The Napoleonic Wars were a series of wars fought between France (led by Napoleon Bonaparte) and alliances involving Britain, Prussia, Spain, Portugal, Russia, and Austria at different times, from 1799 to 1815.

In the case of Spain and its colonies, in May 1808, Napoleon captured Carlos IV and King Fernando VII and installed his brother, Joseph Bonaparte, as Spanish monarch because he did not want anyone outside of his bloodline to rule Spain. This event disrupted the political stability of Spain and broke the link with some of the colonies which were loyal to the Bourbon Dynasty. The local elites, the creoles, took matters into their own hands organizing themselves into juntas to take "in absence of the king, Fernando VII, their sovereignty devolved temporarily back to the community". The juntas swore loyalty to the captive Fernando VII and each ruled different and diverse parts of the colony. Most of Fernando's subjects were loyal to him in 1808, but after he was restored to the Spanish crown in 1814, his policy of restoring absolute power alienated both the juntas and his subjects. He abrogated the Cádiz Constitution of 1812 and punished those who had supported it. The violence used by royalist forces and the prospect of being ruled by Fernando shifted the majority of the colonist population in favor of separation from Spain. The local elites reacted to absolutism in much the same way that the British colonial elites, Tory and Whig alike, had reacted to London's interference before 1775.

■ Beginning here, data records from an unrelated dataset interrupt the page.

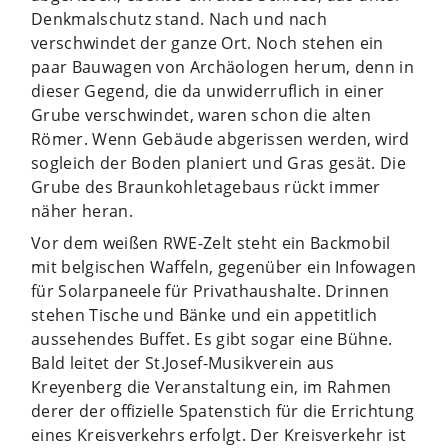
Denkmalschutz stand. Nach und nach
verschwindet der ganze Ort. Noch stehen ein
paar Bauwagen von Archäologen herum, denn in
dieser Gegend, die da unwiderruflich in einer
Grube verschwindet, waren schon die alten
Römer. Wenn Gebäude abgerissen werden, wird
sogleich der Boden planiert und Gras gesät. Die
Grube des Braunkohletagebaus rückt immer
näher heran.
Vor dem weißen RWE-Zelt steht ein Backmobil
mit belgischen Waffeln, gegenüber ein Infowagen
für Solarpaneele für Privathaushalte. Drinnen
stehen Tische und Bänke und ein appetitlich
aussehendes Buffet. Es gibt sogar eine Bühne.
Bald leitet der St.Josef-Musikverein aus
Kreyenberg die Veranstaltung ein, im Rahmen
derer der offizielle Spatenstich für die Errichtung
eines Kreisverkehrs erfolgt. Der Kreisverkehr ist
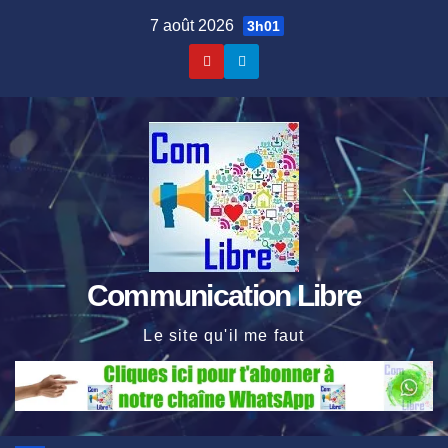
Skip
7 août 2026
3h01
to
content
Communication Libre
Le site qu'il me faut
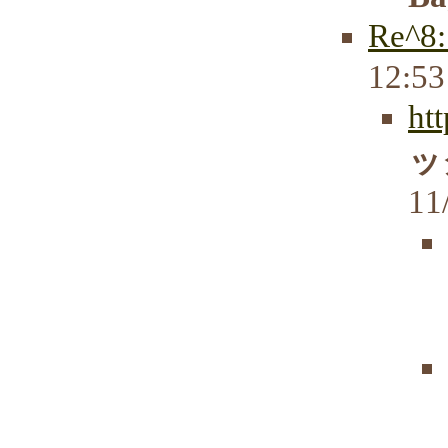
Re^
12:5
ht
ッ
11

Spanish military presence in its colonies

The colonial army of the Spanish Empire in the Americas was made up of local American and European supporters of King Ferdinand. The Royalists were made up of a cross-section of society loyal to the crown with Americans composing the majority of the royalist forces on all fronts. There were two types of military units: from the regular Spanish army which were sent out or formed with local Europeans and called Expidicionarios and units called veterans or militias created in the Americas. The militias included some veteran units and were called the disciplined militia. Only 11% of the personnel in the militias were European or American whites. After Rafael del Riego's revolution in 1820, no more Spanish soldiers were sent to the wars in the Americas. In 1820 there were only 10,000 soldiers in Royal Army in Colombia and Venezuela, and Spaniards formed only 10% of all the royalist armies, and only half of the soldiers of the expeditionary units were European. By the Battle of Ayacucho in 1824, less than 1% of the soldiers were European.

Other factors

The Enlightenment spurred the desire for social and economic reform to spread throughout the Americas and the Iberian Peninsula. Ideas about free trade and physiocratic economics were raised by the Enlightenment.

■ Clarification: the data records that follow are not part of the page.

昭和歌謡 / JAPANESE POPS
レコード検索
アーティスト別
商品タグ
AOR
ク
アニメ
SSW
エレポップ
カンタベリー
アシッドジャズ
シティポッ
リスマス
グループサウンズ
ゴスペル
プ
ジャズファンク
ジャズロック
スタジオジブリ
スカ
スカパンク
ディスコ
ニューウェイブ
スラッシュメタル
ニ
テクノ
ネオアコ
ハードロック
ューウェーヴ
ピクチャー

Independence movements in South America can be traced back to slave revolts in plantations in the northernmost part of the continent and the Caribbean. In 1791, a massive slave revolt sparked a general insurrection against the plantation system and French colonial power. These events were followed by a violent uprising led by José Leonardo Chirino and José Caridad González that sprung up in 1795 Venezuela, allegedly inspired by the revolution in Haiti.

Toussaint L'Ouverture was born a slave in Saint-Domingue where he developed labor skills that would give him higher privileges than other slaves. He intellectually and physically advanced resulting in promotion, land of his own, and owning slaves. In 1791, slaves in Haiti formed a revolution to seek independence from their French owners. L'Ouverture joined the rebellion as a top military official to abolish slavery without complete independence. However, through a series of letters written by Toussaint, it became clear that he grew open to equal human rights for all that live in Haiti. Similar to how the United States Constitution was ratified, the enlightenment ideas of equality and representation of the people created an impact of change against the status quo that sparked the revolution. The letter details the great concerns he felt due to a conservative shift in France's legislature after the revolution in 1797. The greatest fear was that these conservative values could give ideas to the French Government to bring back slavery. The enlightenment has proven to forever change the way a captive society thinks after L'Ouverture refuses to let the French send him and his people back into slavery. "[W]hen finally the rule of law took the place of anarchy under which the unfortunate colony had too long suffered, what fatality can have led the greatest enemy of its prosperity and our happiness still to dare to threaten us with the return of slavery?" Ultimately, slavery was abolished from French colonies in 1794 and Haiti declared Independence from France in 1804.

United States

The United States of America declared independence from Great Britain on July 4, 1776, thus becoming the first independent, foreign-recognized nation in the Americas and the first European colonial entity to break from its mother country. Britain formally acknowledged American independence in 1783 after its defeat in the American Revolutionary War. The U.S. victory encouraged independent movements in other parts of the Americas.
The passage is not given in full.